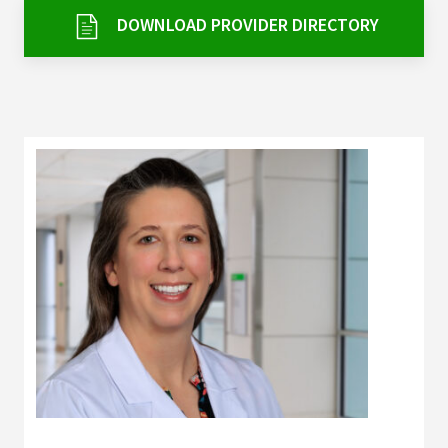
Services & Conditions
DOWNLOAD PROVIDER DIRECTORY
Careers
My Patient Portal
Pay My Bill
News & Events
Ways to Give
About Trinity Health
Contact Trinity Health
Facebook
Instagram
Twitter
YouTube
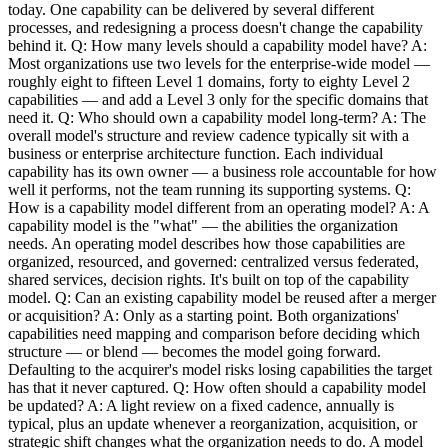
today. One capability can be delivered by several different
processes, and redesigning a process doesn't change the capability
behind it. Q: How many levels should a capability model have? A:
Most organizations use two levels for the enterprise-wide model —
roughly eight to fifteen Level 1 domains, forty to eighty Level 2
capabilities — and add a Level 3 only for the specific domains that
need it. Q: Who should own a capability model long-term? A: The
overall model's structure and review cadence typically sit with a
business or enterprise architecture function. Each individual
capability has its own owner — a business role accountable for how
well it performs, not the team running its supporting systems. Q:
How is a capability model different from an operating model? A: A
capability model is the "what" — the abilities the organization
needs. An operating model describes how those capabilities are
organized, resourced, and governed: centralized versus federated,
shared services, decision rights. It's built on top of the capability
model. Q: Can an existing capability model be reused after a merger
or acquisition? A: Only as a starting point. Both organizations'
capabilities need mapping and comparison before deciding which
structure — or blend — becomes the model going forward.
Defaulting to the acquirer's model risks losing capabilities the target
has that it never captured. Q: How often should a capability model
be updated? A: A light review on a fixed cadence, annually is
typical, plus an update whenever a reorganization, acquisition, or
strategic shift changes what the organization needs to do. A model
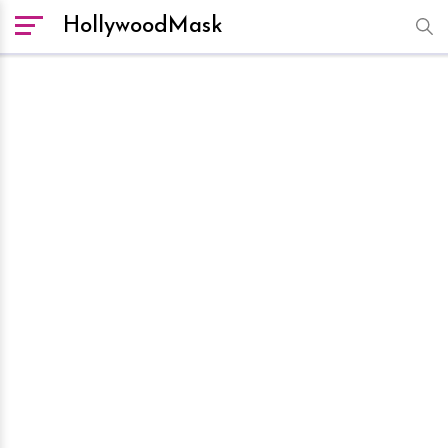
HollywoodMask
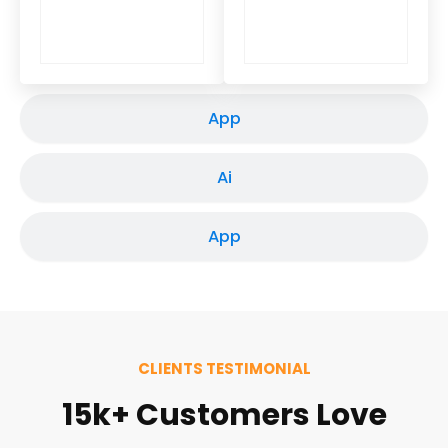
App
Ai
App
CLIENTS TESTIMONIAL
15k+ Customers Love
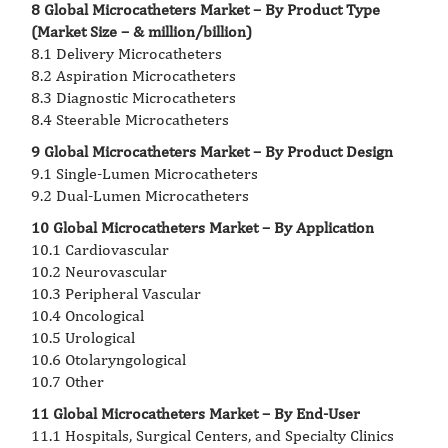
8 Global Microcatheters Market – By Product Type
(Market Size – & million/billion)
8.1 Delivery Microcatheters
8.2 Aspiration Microcatheters
8.3 Diagnostic Microcatheters
8.4 Steerable Microcatheters
9 Global Microcatheters Market – By Product Design
9.1 Single-Lumen Microcatheters
9.2 Dual-Lumen Microcatheters
10 Global Microcatheters Market – By Application
10.1 Cardiovascular
10.2 Neurovascular
10.3 Peripheral Vascular
10.4 Oncological
10.5 Urological
10.6 Otolaryngological
10.7 Other
11 Global Microcatheters Market – By End-User
11.1 Hospitals, Surgical Centers, and Specialty Clinics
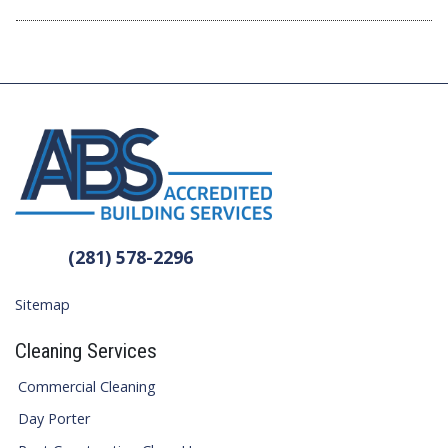
(281) 578-2296
Sitemap
Cleaning Services
Commercial Cleaning
Day Porter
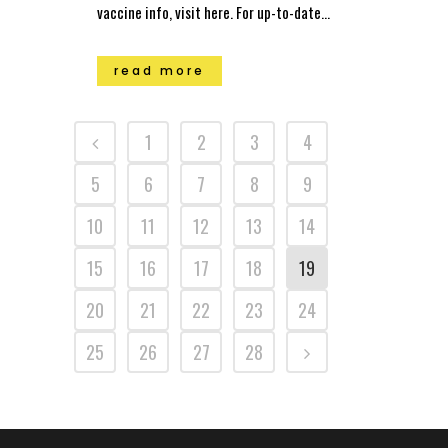
vaccine info, visit here. For up-to-date...
read more
1
2
3
4
5
6
7
8
9
10
11
12
13
14
15
16
17
18
19
20
21
22
23
24
25
26
27
28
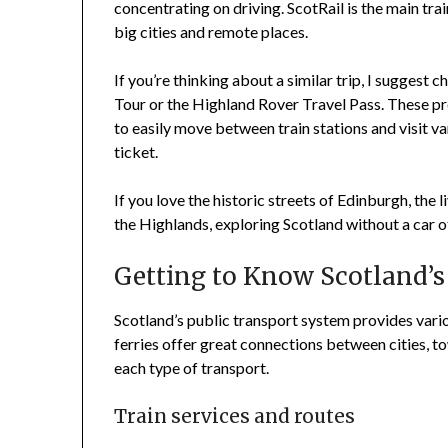
concentrating on driving. ScotRail is the main tra
big cities and remote places.
If you’re thinking about a similar trip, I suggest 
Tour or the Highland Rover Travel Pass. These pro
to easily move between train stations and visit v
ticket.
If you love the historic streets of Edinburgh, the 
the Highlands, exploring Scotland without a car o
Getting to Know Scotland’s
Scotland’s public transport system provides vario
ferries offer great connections between cities, to
each type of transport.
Train services and routes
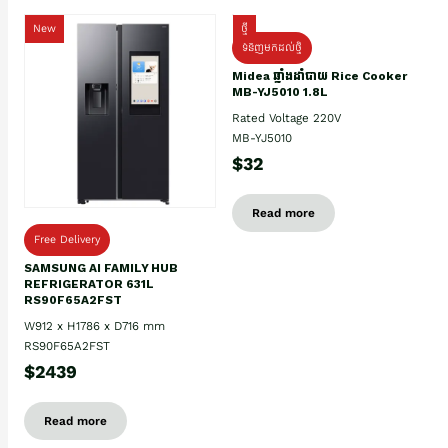
New
ថ្មី
ទំនិញមកដល់ថ្មិ
Midea ឆ្នាំងដាំបាយ Rice Cooker
MB-YJ5010 1.8L
Rated Voltage 220V
MB-YJ5010
$32
Read more
Free Delivery
SAMSUNG AI FAMILY HUB
REFRIGERATOR 631L
RS90F65A2FST
W912 x H1786 x D716 mm
RS90F65A2FST
$2439
Read more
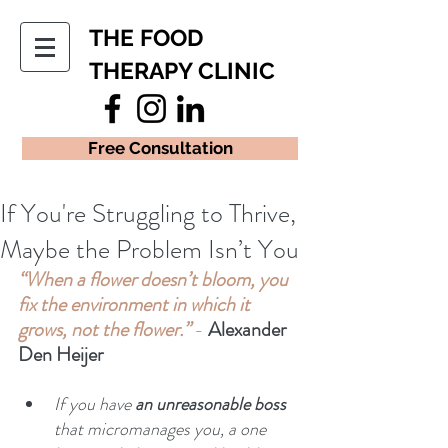
THE FOOD
THERAPY CLINIC
Free Consultation
If You're Struggling to Thrive,
Maybe the Problem Isn’t You
“When a flower doesn’t bloom, you 
fix the environment in which it 
grows, not the flower.” 
- 
Alexander 
Den Heijer
If you have 
an unreasonable boss
that micromanages you, a one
····················
__Exercise__. In the copy, no picture may appear; the records themselves must be output exactly.

__Response for this exercise__.
Services & Conditions
DOWNLOAD PROVIDER DIRECTORY
Careers
My Patient Portal
Pay My Bill
News & Events
Ways to Give
About Trinity Health
Contact Trinity Health
Facebook
Instagram
Twitter
YouTube
today. One capability can be delivered by several different
processes, and redesigning a process doesn't change the capability
behind it. Q: How many levels should a capability model have? A:
Most organizations use two levels for the enterprise-wide model —
roughly eight to fifteen Level 1 domains, forty to eighty Level 2
capabilities — and add a Level 3 only for the specific domains that
need it. Q: Who should own a capability model long-term? A: The
overall model's structure and review cadence typically sit with a
business or enterprise architecture function. Each individual
capability has its own owner — a business role accountable for how
well it performs, not the team running its supporting systems. Q:
How is a capability model different from an operating model? A: A
capability model is the "what" — the abilities the organization
needs. An operating model describes how those capabilities are
organized, resourced, and governed: centralized versus federated,
shared services, decision rights. It's built on top of the capability
model. Q: Can an existing capability model be reused after a merger
or acquisition? A: Only as a starting point. Both organizations'
capabilities need mapping and comparison before deciding which
structure — or blend — becomes the model going forward.
Defaulting to the acquirer's model risks losing capabilities the target
has that it never captured. Q: How often should a capability model
be updated? A: A light review on a fixed cadence, annually is
typical, plus an update whenever a reorganization, acquisition, or
strategic shift changes what the organization needs to do. A model
HollywoodMask
App
Ai
App
CLIENTS TESTIMONIAL
15k+ Customers Love
8 Global Microcatheters Market – By Product Type
(Market Size – & million/billion)
8.1 Delivery Microcatheters
8.2 Aspiration Microcatheters
8.3 Diagnostic Microcatheters
8.4 Steerable Microcatheters
9 Global Microcatheters Market – By Product Design
9.1 Single-Lumen Microcatheters
9.2 Dual-Lumen Microcatheters
10 Global Microcatheters Market – By Application
10.1 Cardiovascular
10.2 Neurovascular
10.3 Peripheral Vascular
10.4 Oncological
10.5 Urological
10.6 Otolaryngological
10.7 Other
11 Global Microcatheters Market – By End-User
11.1 Hospitals, Surgical Centers, and Specialty Clinics
(281) 578-2296
Sitemap
Cleaning Services
Commercial Cleaning
Day Porter
vaccine info, visit here. For up-to-date...
read more
1
2
3
4
5
6
7
8
9
10
11
12
13
14
15
16
17
18
19
20
21
22
23
24
25
26
27
28
concentrating on driving. ScotRail is the main tra
big cities and remote places.
If you’re thinking about a similar trip, I suggest 
Tour or the Highland Rover Travel Pass. These pro
to easily move between train stations and visit v
ticket.
If you love the historic streets of Edinburgh, the 
the Highlands, exploring Scotland without a car o
Getting to Know Scotland’s
Scotland’s public transport system provides vario
ferries offer great connections between cities, to
each type of transport.
Train services and routes
New
ថ្មី
ទំនិញមកដល់ថ្មិ
Midea ឆ្នាំងដាំបាយ Rice Cooker
MB-YJ5010 1.8L
Rated Voltage 220V
MB-YJ5010
$32
Read more
Free Delivery
SAMSUNG AI FAMILY HUB
REFRIGERATOR 631L
RS90F65A2FST
W912 x H1786 x D716 mm
RS90F65A2FST
$2439
Read more
THE FOOD
THERAPY CLINIC
Free Consultation
If You're Struggling to Thrive,
Maybe the Problem Isn’t You
“When a flower doesn’t bloom, you 
fix the environment in which it 
grows, not the flower.” 
- 
Alexander 
Den Heijer
If you have 
an unreasonable boss
that micromanages you, a one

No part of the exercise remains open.